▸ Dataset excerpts
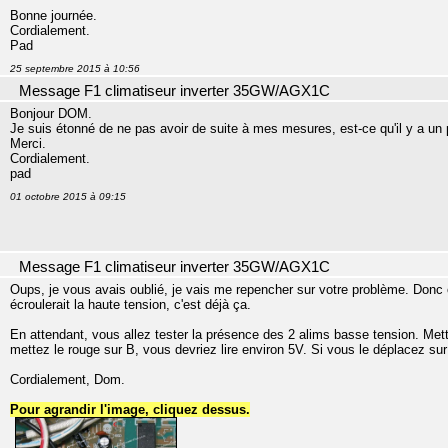
Bonne journée.
Cordialement.
Pad
25 septembre 2015 à 10:56
Message F1 climatiseur inverter 35GW/AGX1C
Bonjour DOM.
Je suis étonné de ne pas avoir de suite à mes mesures, est-ce qu'il y a un
Merci.
Cordialement.
pad
01 octobre 2015 à 09:15
Message F1 climatiseur inverter 35GW/AGX1C
Oups, je vous avais oublié, je vais me repencher sur votre problème. Donc on
écroulerait la haute tension, c'est déjà ça.
En attendant, vous allez tester la présence des 2 alims basse tension. Mette
mettez le rouge sur B, vous devriez lire environ 5V. Si vous le déplacez sur
Cordialement, Dom.
Pour agrandir l'image, cliquez dessus.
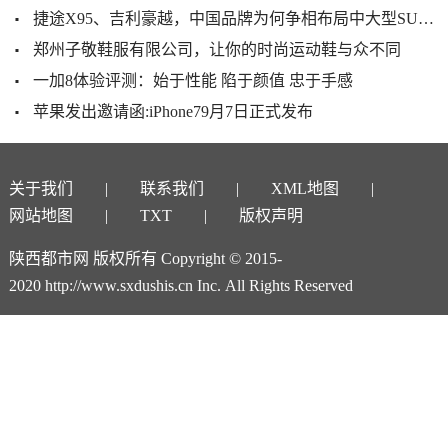
捷途X95、吉利豪越，中国品牌为何争相布局中大型SUV市场
郑州子敬鞋服有限公司，让你的时尚运动鞋与众不同
一加8体验评测：始于性能 陷于颜值 忠于手感
苹果发出邀请函:iPhone79月7日正式发布
关于我们
联系我们
XML地图
网站地图
TXT
版权声明
陕西都市网 版权所有 Copyright © 2015-
2020 http://www.sxdushis.cn Inc. All Rights Reserved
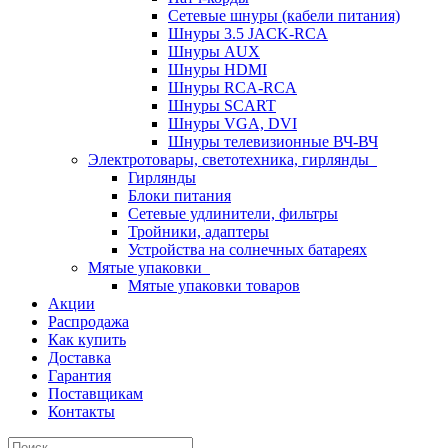
Сетевые шнуры (кабели питания)
Шнуры 3.5 JACK-RCA
Шнуры AUX
Шнуры HDMI
Шнуры RCA-RCA
Шнуры SCART
Шнуры VGA, DVI
Шнуры телевизионные ВЧ-ВЧ
Электротовары, светотехника, гирлянды
Гирлянды
Блоки питания
Сетевые удлинители, фильтры
Тройники, адаптеры
Устройства на солнечных батареях
Мятые упаковки
Мятые упаковки товаров
Акции
Распродажа
Как купить
Доставка
Гарантия
Поставщикам
Контакты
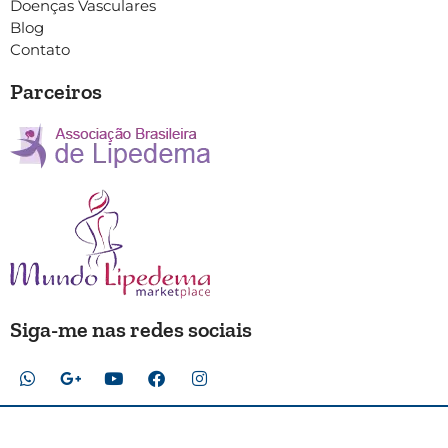
Doenças Vasculares
Blog
Contato
Parceiros
Siga-me nas redes sociais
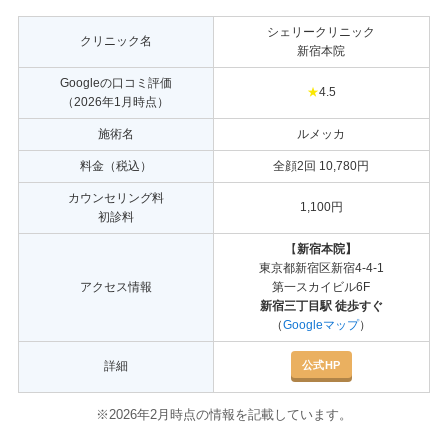
シェリークリニック
クリニック名
新宿本院
Googleの口コミ評価
★
4.5
（2026年1月時点）
施術名
ルメッカ
料金（税込）
全顔2回 10,780円
カウンセリング料
1,100円
初診料
【
新宿本院】
東京都新宿区新宿4-4-1
アクセス情報
第一スカイビル6F
新宿三丁目駅 徒歩すぐ
（
Googleマップ
）
公式HP
詳細
※2026年2月時点の情報を記載しています。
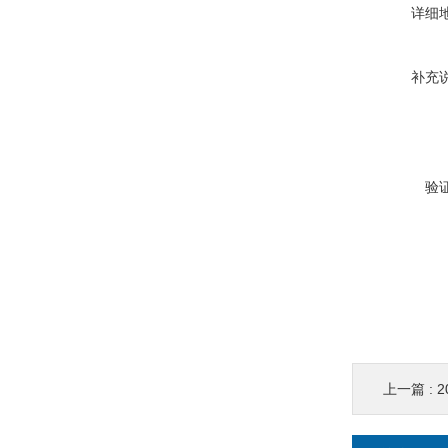
详细
补充
验
上一篇 :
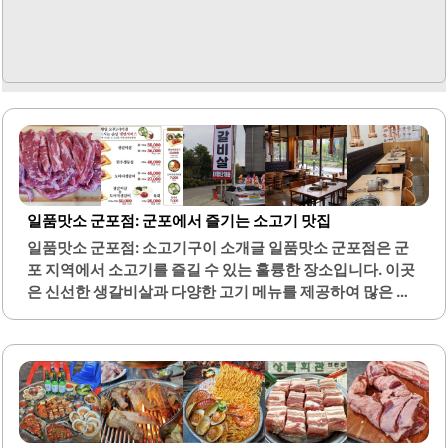
일품맛소 군포점: 군포에서 즐기는 소고기 맛집
일품맛소 군포점: 소고기구이 소개글 일품맛소 군포점은 군
포 지역에서 소고기를 즐길 수 있는 훌륭한 장소입니다. 이곳
은 신선한 생갈비살과 다양한 고기 메뉴를 제공하여 많은 손
님들에게 사랑받고 있습니다. 특히, 고기의 질이 우수하여 숯
불에 구워 먹는 맛이 뛰어나며, 후식으로 제공되는 냉면과 된
장찌개 또한 많은 이들에게 인기가 있습니다.매장은 넓고 쾌
적하여 단체 모임이나 가족 외식에 적합한 환경을 갖추고 있
습니다. 주차 공간이 넉넉하여 차량 이용 시 편리함을 제공합
니다. 일품맛소 군포점은 고기 외에도 다양한 반찬과 사이드
메뉴를 함께 제공하여 더욱 풍성한 식사를 즐길 수 있습니다.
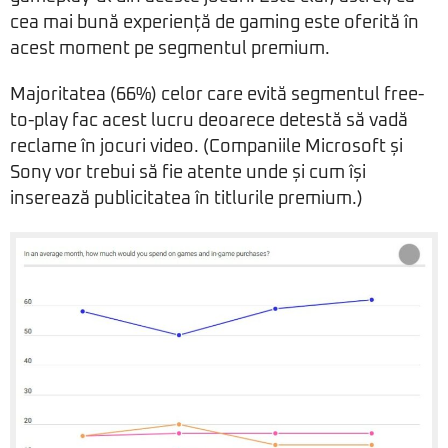
cea mai bună experiență de gaming este oferită în
acest moment pe segmentul premium.
Majoritatea (66%) celor care evită segmentul free-
to-play fac acest lucru deoarece detestă să vadă
reclame în jocuri video. (Companiile Microsoft și
Sony vor trebui să fie atente unde și cum își
inserează publicitatea în titlurile premium.)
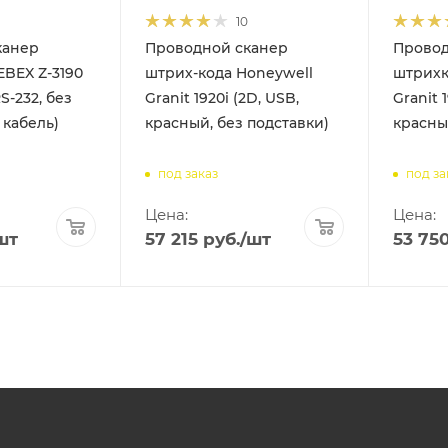
10
канер
Проводной сканер
Провод
EBEX Z-3190
штрих-кода Honeywell
штрихк
S-232, без
Granit 1920i (2D, USB,
Granit 
 кабель)
красный, без подставки)
красный
под заказ
под за
Цена:
Цена:
шт
57 215
руб.
/шт
53 75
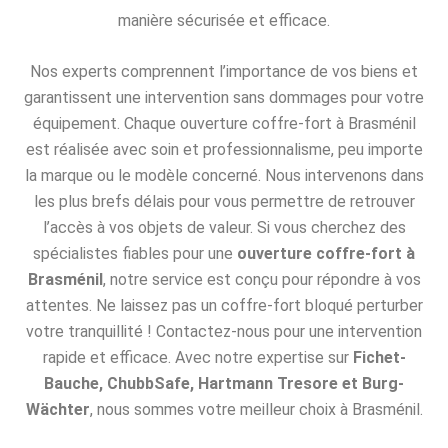
manière sécurisée et efficace.
Nos experts comprennent l’importance de vos biens et
garantissent une intervention sans dommages pour votre
équipement. Chaque ouverture coffre-fort à Brasménil
est réalisée avec soin et professionnalisme, peu importe
la marque ou le modèle concerné. Nous intervenons dans
les plus brefs délais pour vous permettre de retrouver
l’accès à vos objets de valeur. Si vous cherchez des
spécialistes fiables pour une
ouverture coffre-fort à
Brasménil
, notre service est conçu pour répondre à vos
attentes. Ne laissez pas un coffre-fort bloqué perturber
votre tranquillité ! Contactez-nous pour une intervention
rapide et efficace. Avec notre expertise sur
Fichet-
Bauche, ChubbSafe, Hartmann Tresore et Burg-
Wächter
, nous sommes votre meilleur choix à Brasménil.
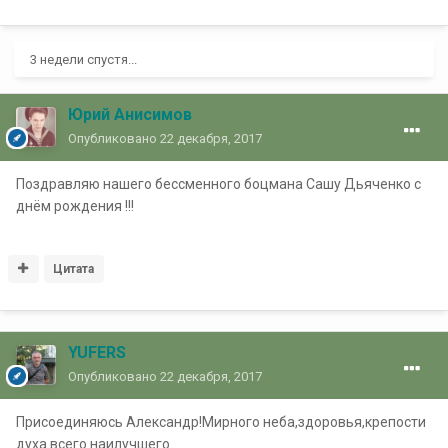
3 недели спустя...
Юрий Анисимов
Опубликовано
22 декабря, 2017
Поздравляю нашего бессменного боцмана Сашу Дьяченко с
днём рождения !!!
Цитата
YUFERS
Опубликовано
22 декабря, 2017
Присоединяюсь Александр!Мирного неба,здоровья,крепости
духа всего наилучшего.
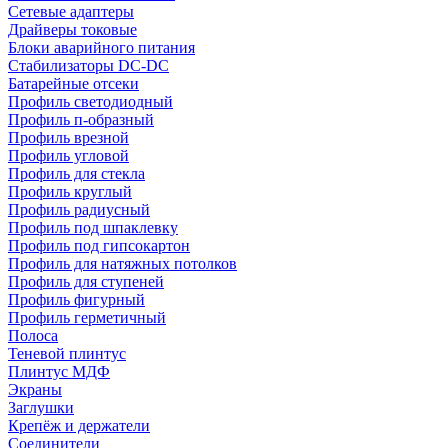
Сетевые адаптеры
Драйверы токовые
Блоки аварийного питания
Стабилизаторы DC-DC
Батарейные отсеки
Профиль светодиодный
Профиль п-образный
Профиль врезной
Профиль угловой
Профиль для стекла
Профиль круглый
Профиль радиусный
Профиль под шпаклевку
Профиль под гипсокартон
Профиль для натяжных потолков
Профиль для ступеней
Профиль фигурный
Профиль герметичный
Полоса
Теневой плинтус
Плинтус МДФ
Экраны
Заглушки
Крепёж и держатели
Соединители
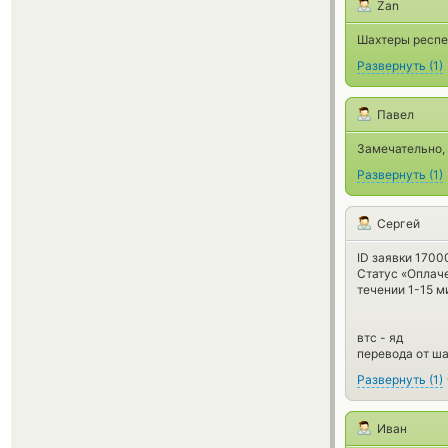
Zan
Шахтеры респек
Развернуть
(
1
)
Павел
Замечательно, 
Развернуть
(
1
)
Сергей
ID заявки 1700
Статус «Оплаче
течении 1-15 м
втс - яд
перевода от ша
Развернуть
(
1
)
Иван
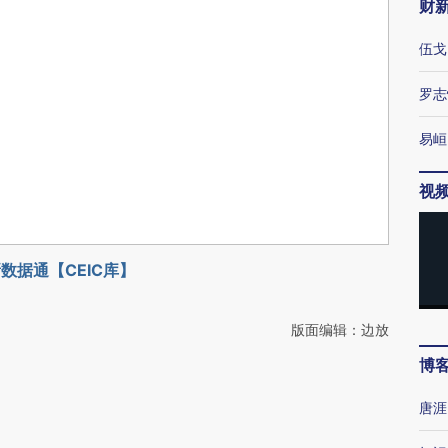
财
伍戈
罗志
易峘
视
数据通【CEIC库】
版面编辑：边放
博
唐涯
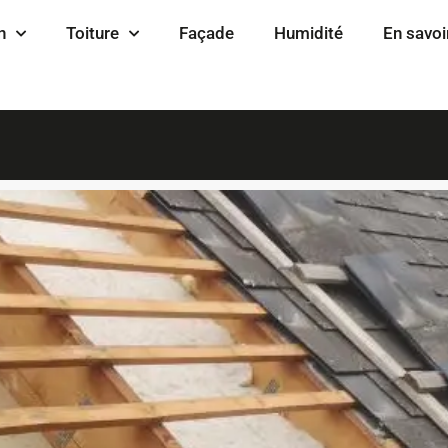
n
Toiture
Façade
Humidité
En savoi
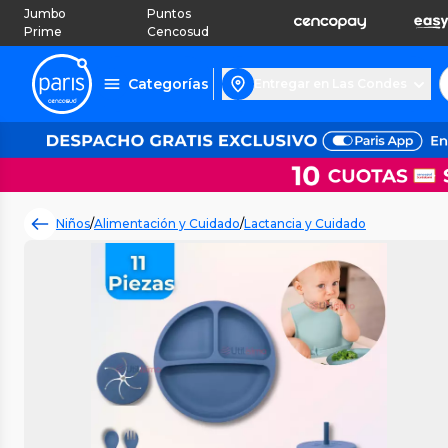
Jumbo
Puntos
Prime
Cencosud
Categorías
Entregar en Las Condes
Niños
/
Alimentación y Cuidado
/
Lactancia y Cuidado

▸ Assignment
Write out exactly the lines above between the one with "Googleの口コミ評価" and the one with "acest moment pe segmentul premium.", inclusive, with pictures left out.

▸ Exercise result
Googleの口コミ評価
★
4.5
（2026年1月時点）
施術名
ルメッカ
料金（税込）
全顔2回 10,780円
カウンセリング料
1,100円
初診料
【
新宿本院】
東京都新宿区新宿4-4-1
アクセス情報
第一スカイビル6F
新宿三丁目駅 徒歩すぐ
（
Googleマップ
）
公式HP
詳細
※2026年2月時点の情報を記載しています。
详细
补充
验
上一篇 :
일품맛소 군포점: 군포에서 즐기는 소고기 맛집
일품맛소 군포점: 소고기구이 소개글 일품맛소 군포점은 군
포 지역에서 소고기를 즐길 수 있는 훌륭한 장소입니다. 이곳
은 신선한 생갈비살과 다양한 고기 메뉴를 제공하여 많은 손
님들에게 사랑받고 있습니다. 특히, 고기의 질이 우수하여 숯
불에 구워 먹는 맛이 뛰어나며, 후식으로 제공되는 냉면과 된
장찌개 또한 많은 이들에게 인기가 있습니다.매장은 넓고 쾌
적하여 단체 모임이나 가족 외식에 적합한 환경을 갖추고 있
습니다. 주차 공간이 넉넉하여 차량 이용 시 편리함을 제공합
니다. 일품맛소 군포점은 고기 외에도 다양한 반찬과 사이드
메뉴를 함께 제공하여 더욱 풍성한 식사를 즐길 수 있습니다.
cea mai bună experiență de gaming este oferită în
acest moment pe segmentul premium.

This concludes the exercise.